Lo conocí una o dos veces en el atrio de la iglesia St. Jane Frances de Chantal en Bethesda, Maryland, donde su hija Cathy Jo y yo somos feligreses. Hablamos del béisbol en los años 60 y 70, y aunque la demencia que eventualmente lo mató había comenzado su perverso trabajo, Bill era la esencia de la gracia, diciéndome cuánto había disfrutado jugando contra mis héroes adolescentes, los mencionados Brooks Robinson y el inmortal Frank Robinson. ¿Por qué eran tan buenos esos juegos?, pregunté. Porque los fabulosos Orioles de sus años de dinastía jugaron duro pero limpio, respondió. Al describir a mis muchachos, el modesto Bill Freehan estaba pintando sin querer un autorretrato.
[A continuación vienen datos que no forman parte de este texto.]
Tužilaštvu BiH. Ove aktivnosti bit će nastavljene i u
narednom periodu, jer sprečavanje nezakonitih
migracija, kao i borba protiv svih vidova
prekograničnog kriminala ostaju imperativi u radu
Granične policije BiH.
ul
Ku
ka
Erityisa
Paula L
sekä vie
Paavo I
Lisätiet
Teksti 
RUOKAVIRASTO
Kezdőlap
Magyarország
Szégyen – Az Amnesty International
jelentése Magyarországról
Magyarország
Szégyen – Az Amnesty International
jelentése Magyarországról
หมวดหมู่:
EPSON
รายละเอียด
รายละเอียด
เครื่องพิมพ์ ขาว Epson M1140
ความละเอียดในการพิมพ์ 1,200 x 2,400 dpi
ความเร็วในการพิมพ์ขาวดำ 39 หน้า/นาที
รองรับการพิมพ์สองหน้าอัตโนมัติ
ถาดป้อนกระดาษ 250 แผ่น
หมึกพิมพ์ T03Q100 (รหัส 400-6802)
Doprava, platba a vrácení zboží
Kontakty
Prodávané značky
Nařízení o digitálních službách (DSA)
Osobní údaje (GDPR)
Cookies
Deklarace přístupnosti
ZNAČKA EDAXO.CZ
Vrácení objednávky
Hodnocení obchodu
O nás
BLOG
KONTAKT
Estuvo casado con Pat durante 63 años y crió a tres hijas que lo querían mucho, al igual que los fanáticos de Detroit y la organización de los Tigres, que le rindieron un tributo de 15 minutos antes del juego la noche de su muerte. Sin embargo, ese afecto y estima duraderos tenían más que ver con sus logros en el diamante. Tenía que ver con Bill Freehan como hombre, y un ejemplo del tipo de atleta profesional al que los padres alguna vez dirigieron a sus hijos como modelo a seguir.
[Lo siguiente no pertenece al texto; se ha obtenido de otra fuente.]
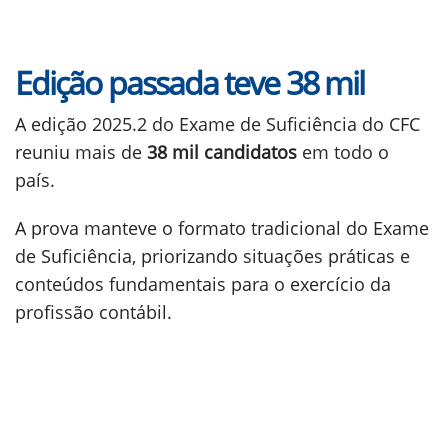
Edição passada teve 38 mil
A edição 2025.2 do Exame de Suficiência do CFC
reuniu mais de
38 mil candidatos
em todo o
país.
A prova manteve o formato tradicional do Exame
de Suficiência, priorizando situações práticas e
conteúdos fundamentais para o exercício da
profissão contábil.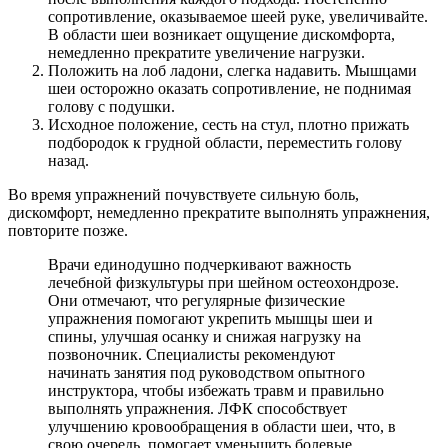
сопротивление, оказываемое шеей руке, увеличивайте.
В области шеи возникает ощущение дискомфорта,
немедленно прекратите увеличение нагрузки.
Положить на лоб ладони, слегка надавить. Мышцами
шеи осторожно оказать сопротивление, не поднимая
голову с подушки.
Исходное положение, сесть на стул, плотно прижать
подбородок к грудной области, переместить голову
назад.
Во время упражнений почувствуете сильную боль,
дискомфорт, немедленно прекратите выполнять упражнения,
повторите позже.
Врачи единодушно подчеркивают важность
лечебной физкультуры при шейном остеохондрозе.
Они отмечают, что регулярные физические
упражнения помогают укрепить мышцы шеи и
спины, улучшая осанку и снижая нагрузку на
позвоночник. Специалисты рекомендуют
начинать занятия под руководством опытного
инструктора, чтобы избежать травм и правильно
выполнять упражнения. ЛФК способствует
улучшению кровообращения в области шеи, что, в
свою очередь, помогает уменьшить болевые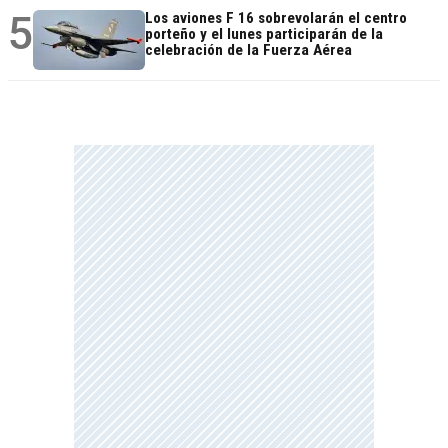
5
Los aviones F 16 sobrevolarán el centro
porteño y el lunes participarán de la
celebración de la Fuerza Aérea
Los jugadores de ese calibre son escasos hoy en día, ya que los deportes profesionales, como la política, con demasiada frecuencia se asemejan a las artes escénicas. Los hombres con los que crecí admirando no habrían sido atrapados muertos clavando una pelota de fútbol en la zona de anotación, o haciendo “la ola” con los fanáticos en las gradas mientras supuestamente protegían la tercera base, o presentándose a sí mismos, peinado y tatuado, como un personaje fuera deDe ripley, creálo o no. En sus mentes, y me atrevo a decir en las de Bill Freehan, la excelencia atlética demostrada se complementaba con una varonil reticencia hacia esa excelencia.
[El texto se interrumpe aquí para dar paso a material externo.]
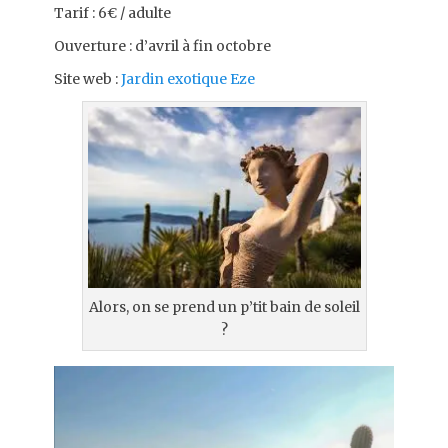
Tarif : 6€ / adulte
Ouverture : d’avril à fin octobre
Site web :
Jardin exotique Eze
Alors, on se prend un p’tit bain de soleil
?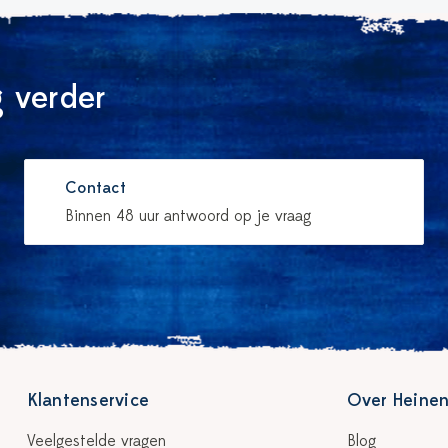
 verder
Contact
Binnen 48 uur antwoord op je vraag
Klantenservice
Over Heinen
Veelgestelde vragen
Blog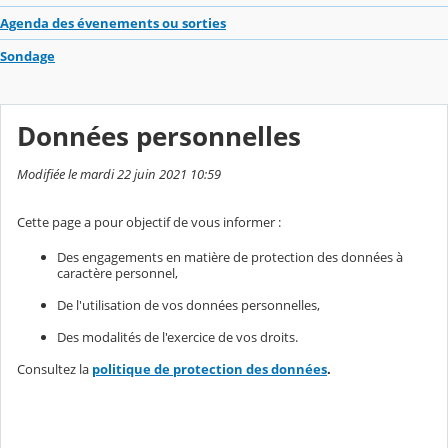
Agenda des évenements ou sorties
Sondage
Données personnelles
Modifiée le mardi 22 juin 2021 10:59
Cette page a pour objectif de vous informer :
Des engagements en matière de protection des données à
caractère personnel,
De l'utilisation de vos données personnelles,
Des modalités de l'exercice de vos droits.
Consultez la
politique de protection des données
.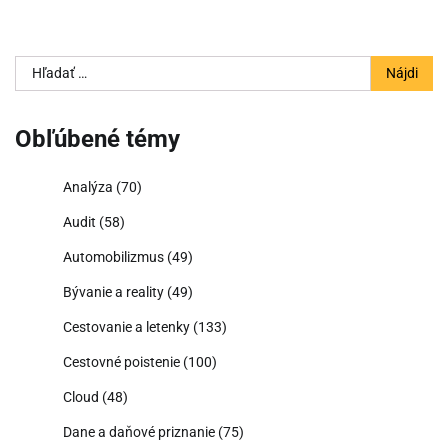
Hľadať:
Obľúbené témy
Analýza
(70)
Audit
(58)
Automobilizmus
(49)
Bývanie a reality
(49)
Cestovanie a letenky
(133)
Cestovné poistenie
(100)
Cloud
(48)
Dane a daňové priznanie
(75)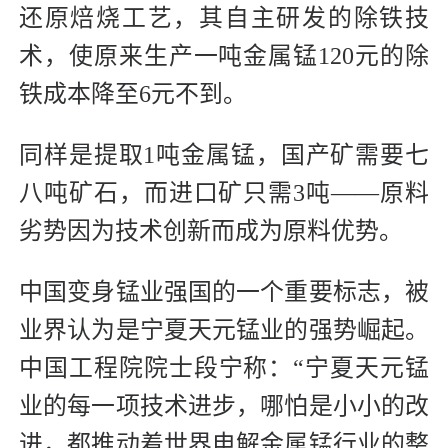
还原焙烧工艺，其自主研发的除铁技
术，使原来生产一吨金属锰120元的除
铁成本降至6元不到。
同样是提取1吨金属锰，国产矿需要七
八吨矿石，而进口矿只需3吨——原料
劣势因为技术创新而成为原料优势。
中国变身锰业强国的一个重要标志，被
业界认为是宁夏天元锰业的强势崛起。
中国工程院院士段宁称：“宁夏天元锰
业的每一项技术进步，哪怕是小小的改
进，都推动着世界电解金属锰行业的整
Mis héroes no se consideraban a sí mismos como atletas, y ciertamente no como atletas tontos, sino como hombres con dignidad, una dignidad que debería mostrarse en el campo. Uno sólo se pregunta qué piensan de sí mismos que son o representan los atletas gazillionaire de hoy en día, tan talentosos como muchos de ellos. Uno espera que los más chillones y escandalosos de ellos encuentren algo en el ejemplo de Bill Freehan para emular. Serán mucho más felices en la vida por ello.

También podrían intentar adoptar la profunda fe católica de Bill Freehan. Lo sostuvo a lo largo de la vida y estoy seguro de que lo llevó, el 19 de agosto, al Salón de la Fama que realmente cuenta.